Subramanya Sastry wrote:
I may have been wrong. I had a chance to think through this a little bit more.

Consider this ruby code:

i = 5
v1 = i + 1
some_random_method_call()
v2 = i + 1

In this code snippet, the second '+' might not get optimized because 'some_random_method_call' could monkeypatch Fixnum.+ in the course of whatever it does. This means that calls form hard walls beyond which you cannot hoist method and class modification guards (unless of course, you can precisely determine the set of methods any given call can modify -- for example, that 'some_random_method_call' will not modify Fixnum.+).

This is certainly a challenge for entirely eliminating guards, and I believe even the fastest Ruby implementations currently are unable to remove those guards completely.

In this example, if we can at least prove that i, v1, and v2 will always be Fixnum when Fixnum#+ has not been replaced, we can emit guarded optimized versions alongside deoptimized versions. Because Fixnum#+ falls on the "rarely or never replaced" end of the spectrum, reducing + operations to a simple type guard plus "Fixnum has been modified" guard is probably the best we can do without code replacement. More on code replacement thoughts later.

So, this is somewhat similar to pointer alias analysis in C programs. In C programs, the ability to pass around pointers and manipulate them in an unrestricted fashion effectively restricts the kind of optimizations that a compiler can do. Similarly, in Ruby programs, it seems to me that the ability for code to arbitrarily modify code effectively restricts the kind of optimizations that a compiler can do. Open classes and eval and all of that are to Ruby what pointers are to C. Potentially powerful for the programmer, but hell for the compiler. More on this further below after discussion of the multi-threaded scenario.

It is true that we generally must assume code modification events will have a large impact on core methods. This means we need to always guard, even if such modifications are exceedingly rare. However it may be pessimistic to assume such guards will be unacceptably slow in comparison to the rest of the system, when this may or may not be the case. Currently, all method calls in normal execution scenarios must read a volatile field for the call site invalidation guard. Although it's difficult to measure accurately, the volatile guard should in theory be a very large expense, and John Rose said as much when I described our current system to him. But it may be possible to make such guards non-volatile if we have other mechanisms for triggering memory synchronization that those non-volatile calls could see.

One theory I had was that since we periodically ping another volatile field for cross-thread events (kill, raise), there may be a way we can rely on those events to trigger our memory sync. But I am unfamiliar enough with the Java memory model that I do not know if such a volatility-reducing mechanism would work or be reliable.

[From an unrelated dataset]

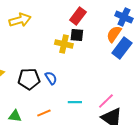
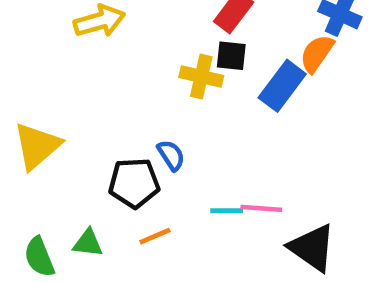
blue rectangle: (122, 48) -> (282, 86), moved
black pentagon: (29, 79) -> (134, 183), moved
pink line: (106, 101) -> (261, 208), moved, turned 48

If thread 2 modifies Fixnum.+, you might expect the modification to be reflected in thread 1 at some point. If you hoist method/class guards all the way outside the loop and convert the i+1 to integer addition, code modifications from thread 2 won't propagate to thread 1. But, in this scenario, I would argue that any code that relies on behavior like this is broken. This is effectively a race condition and different ruby implementations will yield different behavior. In fact, code modification by meta-programming is effectively modifying class meta-data. So, concurrent code modification is not very different from concurrent writes to program data. I am not sure if the meta programming model treats modification to open classes as changes to a program-visible meta-data. If it were, then programmer can then synchronize on that meta-data object before patching code. But, I expect this is not the case because that would then force every method call to acquire a lock on the class meta-data.

Again there's some unknowns here, but the likelihood of method table modifications happening across threads (or at least the likelihood of those changes producing runtime behavioral effects across threads) is probably very low. The majority of Ruby libraries and frameworks have either been designed with single threads in mind--i.e. the expectation is that a given thread would exit the library before a code modification would happen, if it ever did--or have been designed with multi-threading in mind--making code modifications at boot time or with an expectation that only one thread would ever see them (like modifying a thread-local object to add new methods or modules). Both cases have few expectations about vigorous or even common cross-thread code modification events.

Where does this leave us? Consider a Rails app where there is a UpdateCodeController with a method called load_new_code(C, m) which basically updates running code with a new version of a method 'm' in class 'C' (lets say a bug fix). This discussion of code modification then boils down to asking the question: at what point does the new method become available? In the absence of code modification synchronization (on C's metadata object), the ruby implementation can block on this request while continuing to run the old version of 'm' till it is convenient to switch over to new code!

This is obviously a contrived example, but the point of this is: If there is no mechanism for the programmer to force code modifications to be visible in a ruby implementation, the ruby implementation has flexibility over how long it turns a blind eye to code modifications in a thread other than the currently executing thread. So, what you need to worry about is figuring out the hard boundaries for method and class guards assuming a single-threaded program and optimizing for that scenario.

Am I missing something?

No, I think this is right on. And to cement this even further: we are blazing a very new trail when it comes to parallel-executing Ruby, which means we may be able to *set* expectations for cross-thread code-modification behavior. A user moving their library to JRuby will then (as now) have to pay a bit more attention to how that library behaves in a (probably) more formal and (definitely) better-specified threading environment.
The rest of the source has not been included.